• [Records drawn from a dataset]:
========================
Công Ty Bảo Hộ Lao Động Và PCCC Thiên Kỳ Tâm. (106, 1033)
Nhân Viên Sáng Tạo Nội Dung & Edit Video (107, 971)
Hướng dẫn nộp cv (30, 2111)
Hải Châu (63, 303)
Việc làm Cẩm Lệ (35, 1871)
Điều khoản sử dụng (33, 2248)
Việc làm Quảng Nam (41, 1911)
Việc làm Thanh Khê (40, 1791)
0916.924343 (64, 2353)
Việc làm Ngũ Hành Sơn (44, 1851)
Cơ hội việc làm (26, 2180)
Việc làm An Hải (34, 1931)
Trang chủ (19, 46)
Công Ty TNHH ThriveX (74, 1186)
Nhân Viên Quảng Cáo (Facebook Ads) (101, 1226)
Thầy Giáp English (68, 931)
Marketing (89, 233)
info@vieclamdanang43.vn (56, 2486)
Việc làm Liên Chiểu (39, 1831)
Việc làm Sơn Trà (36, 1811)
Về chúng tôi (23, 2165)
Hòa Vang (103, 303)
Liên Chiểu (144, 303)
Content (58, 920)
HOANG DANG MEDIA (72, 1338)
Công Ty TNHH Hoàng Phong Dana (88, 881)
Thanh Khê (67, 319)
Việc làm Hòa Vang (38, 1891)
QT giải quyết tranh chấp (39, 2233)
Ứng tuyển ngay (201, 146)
========================
The lines above, starting at the one with "Việc làm Thanh Khê (40, 1791)" and ending at the one with "Marketing (89, 233)", are the only ones to return, exactly as written.

Việc làm Thanh Khê (40, 1791)
0916.924343 (64, 2353)
Việc làm Ngũ Hành Sơn (44, 1851)
Cơ hội việc làm (26, 2180)
Việc làm An Hải (34, 1931)
Trang chủ (19, 46)
Công Ty TNHH ThriveX (74, 1186)
Nhân Viên Quảng Cáo (Facebook Ads) (101, 1226)
Thầy Giáp English (68, 931)
Marketing (89, 233)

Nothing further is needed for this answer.